My reference on spdk were mostly from spdk/nvme doc.
Just take quick look at spdk code, looks both vfio and direct
programming hardware are supported:

1) lib/nvme/nvme_vfio_user.c
const struct spdk_nvme_transport_ops vfio_ops {
	.qpair_submit_request = nvme_pcie_qpair_submit_request,

2) lib/nvme/nvme_pcie.c
const struct spdk_nvme_transport_ops pcie_ops = {
	.qpair_submit_request = nvme_pcie_qpair_submit_request
		nvme_pcie_qpair_submit_tracker
			nvme_pcie_qpair_submit_tracker
				nvme_pcie_qpair_ring_sq_doorbell

but vfio dma isn't used in nvme_pcie_qpair_submit_request, and simply
write/read mmaped mmio.

> 
> > 
> > > 
> > > > 
> > > > 3) how to operating hardware memory space
> > > > - unbind kernel driver and rebind with uio/vfio
> > > > - map PCI BAR into userspace[2], then userspace can operate hardware
> > > > with mapped user address via MMIO
> > > >
> > > > 4) DMA
> > > > - DMA requires physical memory address, UBLK driver actually has
> > > > block request pages, so can we export request SG list(each segment
> > > > physical address, offset, len) into userspace? If the max_segments
> > > > limit is not too big(<=64), the needed buffer for holding SG list
> > > > can be small enough.
> > > 
> > > DMA with an IOMMU requires an I/O Virtual Address, not a CPU physical
> > > address. The IOVA space is defined by the IOMMU page tables. Userspace
> > > controls the IOMMU page tables via Linux VFIO ioctls.
> > > 
> > > For example, <linux/vfio.h> struct vfio_iommu_type1_dma_map defines the
> > > IOMMU mapping that makes a range of userspace virtual addresses
> > > available at a given IOVA.
> > > 
> > > Mapping and unmapping operations are not free. Similar to mmap(2), the
> > > program will be slow if it does this frequently.
> > 
> > Yeah, but SPDK shouldn't use vfio DMA interface, see:
> > 
> > https://spdk.io/doc/memory.html
> > 
> > they just programs DMA directly with physical address of pinned hugepages.
> 
> From the page you linked:
> 
>   IOMMU Support
> 
>   ...
> 
>   This is a future-proof, hardware-accelerated solution for performing
>   DMA operations into and out of a user space process and forms the
>   long-term foundation for SPDK and DPDK's memory management strategy.
>   We highly recommend that applications are deployed using vfio and the
>   IOMMU enabled, which is fully supported today.
> 
> Yes, SPDK supports running without IOMMU, but they recommend running
> with the IOMMU.
> 
> > 
> > > 
> > > I think it's effectively the same problem as ublk zero-copy.
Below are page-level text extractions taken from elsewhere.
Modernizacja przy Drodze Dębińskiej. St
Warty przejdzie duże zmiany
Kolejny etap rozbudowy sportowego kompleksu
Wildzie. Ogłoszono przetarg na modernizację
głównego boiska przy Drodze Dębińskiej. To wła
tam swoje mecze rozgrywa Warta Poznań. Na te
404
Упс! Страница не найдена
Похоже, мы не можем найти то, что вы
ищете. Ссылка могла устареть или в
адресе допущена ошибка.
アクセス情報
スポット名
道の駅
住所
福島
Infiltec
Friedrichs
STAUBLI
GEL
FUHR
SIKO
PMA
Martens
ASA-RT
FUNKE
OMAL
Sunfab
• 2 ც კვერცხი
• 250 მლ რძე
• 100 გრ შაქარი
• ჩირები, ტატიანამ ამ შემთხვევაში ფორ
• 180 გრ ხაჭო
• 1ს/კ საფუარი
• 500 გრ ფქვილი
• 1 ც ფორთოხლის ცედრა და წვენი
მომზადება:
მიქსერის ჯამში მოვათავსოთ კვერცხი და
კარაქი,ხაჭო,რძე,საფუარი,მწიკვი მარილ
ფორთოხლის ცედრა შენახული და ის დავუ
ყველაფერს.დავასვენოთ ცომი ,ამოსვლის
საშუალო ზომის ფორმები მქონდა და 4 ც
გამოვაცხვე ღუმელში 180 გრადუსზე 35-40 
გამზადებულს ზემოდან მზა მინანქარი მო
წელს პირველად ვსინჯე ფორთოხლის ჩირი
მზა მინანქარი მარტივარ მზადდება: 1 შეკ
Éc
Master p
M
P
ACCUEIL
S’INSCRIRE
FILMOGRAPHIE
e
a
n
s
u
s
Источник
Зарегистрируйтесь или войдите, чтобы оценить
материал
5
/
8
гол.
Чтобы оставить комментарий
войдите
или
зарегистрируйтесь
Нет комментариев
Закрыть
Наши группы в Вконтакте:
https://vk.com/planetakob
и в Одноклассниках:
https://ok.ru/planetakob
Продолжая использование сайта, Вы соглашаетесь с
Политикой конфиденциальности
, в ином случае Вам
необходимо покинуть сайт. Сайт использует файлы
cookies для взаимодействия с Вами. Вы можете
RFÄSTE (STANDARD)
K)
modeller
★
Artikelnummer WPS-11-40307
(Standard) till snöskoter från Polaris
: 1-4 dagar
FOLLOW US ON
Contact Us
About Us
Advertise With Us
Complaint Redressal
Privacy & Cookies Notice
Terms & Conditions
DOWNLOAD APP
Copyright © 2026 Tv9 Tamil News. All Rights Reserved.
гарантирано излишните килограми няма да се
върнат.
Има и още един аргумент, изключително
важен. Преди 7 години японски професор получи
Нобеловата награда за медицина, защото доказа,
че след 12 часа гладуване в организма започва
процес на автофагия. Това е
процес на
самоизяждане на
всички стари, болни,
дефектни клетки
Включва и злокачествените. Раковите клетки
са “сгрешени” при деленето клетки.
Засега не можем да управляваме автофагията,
We want to
> > > give the ublk server access to just the I/O buffers that it currently
> > > needs, but doing so would be expensive :(.
> > > 
> > > I think Linux has strategies for avoiding the expense like
> > > iommu.strict=0 and swiotlb. The drawback is that in our case userspace
> > > and/or the hardware device controller by userspace would still have
> > > access to the memory pages after I/O has completed. This reduces memory
> > > isolation :(.
> > > 
> > > DPDK/SPDK and QEMU use long-lived Linux VFIO DMA mappings.
> > 
> > Per the above SPDK links, the nvme-pci doesn't use vfio dma mapping.
> 
> When using VFIO (recommended by the docs), SPDK uses long-lived DMA
> mappings. Here are places in the SPDK/DPDK source code where VFIO DMA
> mapping is used:
> https://github.com/spdk/spdk/blob/master/lib/env_dpdk/memory.c#L1371
> https://github.com/spdk/dpdk/blob/e89c0845a60831864becc261cff48dd9321e7e79/lib/eal/linux/eal_vfio.c#L2164

I meant spdk nvme implementation.

> 
> > 
> > > 
> > > What I'm trying to get at is that either memory isolation is compromised
> > > or performance is reduced. It's hard to have good performance together
> > > with memory isolation.
> > > 
> > > I think ublk should follow the VFIO philosophy of being a safe
> > > kernel/userspace interface. If userspace is malicious or buggy, the
> > > kernel's and other process' memory should not be corrupted.
> > 
> > It is tradeoff between performance and isolation, that is why I mention
> > that directing programming hardware in userspace can be done by root
> > only.
> 
> Yes, there is a trade-off. Over the years the use of unsafe approaches
> has been discouraged and replaced (/dev/kmem, uio -> VFIO, etc). As
> secure boot, integrity architecture, and stuff like that becomes more
> widely used, it's harder to include features that break memory isolation
> in software in mainstream distros. There can be an option to sacrifice
> memory isolation for performance and some users may be willing to accept
> the trade-off. I think it should be an option feature though.
> 
> I did want to point out that the statement that "direct programming
> hardware in userspace can be done by root only" is false (see VFIO).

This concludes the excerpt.